Universität Bayreuth
Neuer Rohstoff: ausdauernde Pflanzen
Beyreuth
Die nordamerikanische Becherpflanze (Silphium perfoliatum) ist eine der ausdauernden Bioenergie-Testpflanzen des Forschungsprojekts der Universität Bayreuth. Foto: Universität Bayreuth
Ist es wirklich nötig, jedes Jahr eine Fläche in der Größe des Saarlandes zu bepflanzen, um genügend Masse für das Biogas zur Erzeugung von Strom und Wärme zu haben? Und ist es sinnvoll, zu diesem Zweck ausgerechnet den nicht ganz unproblematischen Mais einzusetzen?

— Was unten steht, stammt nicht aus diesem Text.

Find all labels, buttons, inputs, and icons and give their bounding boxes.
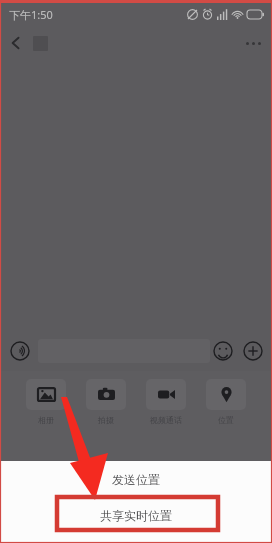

Antworten auf diese Fragen suchen Forscher der Universität Bayreuth im Rahmen eines auf fünf Jahre ausgelegten und von der Oberfrankenstiftung und dem Bundes-landwirtschaftsministerium geförderten Projekts. “Als Testpflanzen, die ab dem dritten Jahr alle zwei bis 2,50 Meter Bestandeshöhe erreichen und mit ihrer Ertragsleistung an die von hoch gezüchteten Maissorten heranreichen, werden derzeit neun verschiedene Arten aus Nordamerika bis Ostasien angebaut. Weitere Arten untersuchen wir in einer Vorstudie”, sagt Dr. Pedro Gerstberger, Direktor und Botaniker am Lehrstuhl für Pflanzenökologie. …Weiterlesen »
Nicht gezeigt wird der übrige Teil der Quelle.